The U.S. Department of Agriculture’s Natural Resource Conservation Service is making $20 million available to Arkansas landowners to restore wetlands. The program to limit future development is voluntary and funded by the 2014 Farm Bill.
Randy Childress, the Assistant State Conservationist for Easements and Watersheds at NRCS, says the process of restoring marginal farmland to wetlands could take 50 to 100 years. He’s confident restoration efforts will work.
“Our primary objective is creating wildlife habitat primarily for migratory birds. Not only water fowl, but migratory neo-tropical zone birds. It’s about restoring bottomland hardwood forests and maximizing habitat,” says Childress.
He thinks farmers will buy into the program as well. Childress expects 10 to 15,000 acres will be acquired over the course of a year. A precursor to the program launched in the late 1990s.
“It essentially protects and restores cropland or farmland that is marginal in condition. Maybe you can only harvest crops off of it two out of five years, or three out of five years, because of flooding conditions. Or maybe it’s just not productive or doesn’t fit in your operations well,” he says.

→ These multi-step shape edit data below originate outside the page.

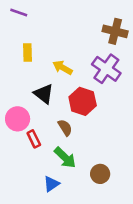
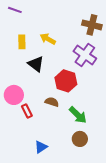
yellow arrow: (63, 68) -> (48, 39), moved
black triangle: (44, 94) -> (36, 64), moved
brown semicircle: (65, 128) -> (52, 102), turned -40
green arrow: (65, 158) -> (78, 115), moved

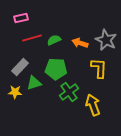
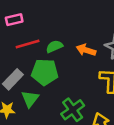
green pentagon: (56, 69) -> (45, 72), moved
green triangle: (34, 83) -> (30, 99), turned -35

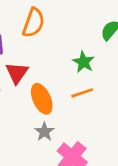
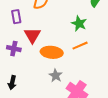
orange ellipse: (42, 99) -> (52, 52), turned -55

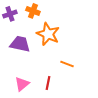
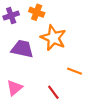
red line: (48, 83) -> (53, 92), turned -48
pink triangle: (22, 84) -> (14, 88), moved

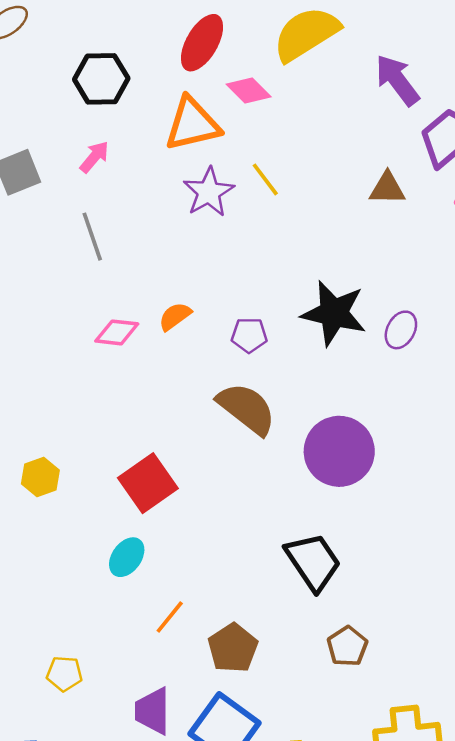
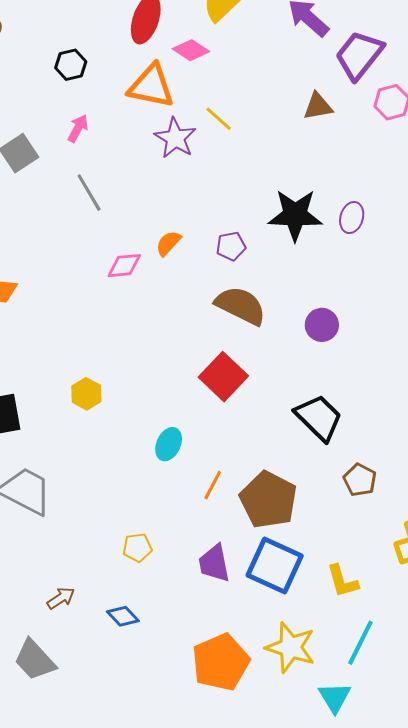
black hexagon: (101, 79) -> (71, 65), size x0.7
orange triangle: (192, 124) -> (151, 86), turned 36
purple circle: (339, 451) -> (322, 325), size x0.6
red square: (148, 483) -> (223, 377), moved
brown pentagon: (233, 648) -> (268, 500), size x1.4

Two areas in Arkansas are eligible under the USDA’s Wetland Reserve Easements provision of the Agricultural Conservation Easement Program. The Cache River Wetlands Reserve Enhancement Program covers parts of Monroe, Prairie, and Woodruff counties, as well as the White River. The Batture Lands Wetlands Reserve Enhancement Program covers the Lower Mississippi including parts of Chicot, Crittenden, Desha, Lee, Mississippi, and Phillips counties.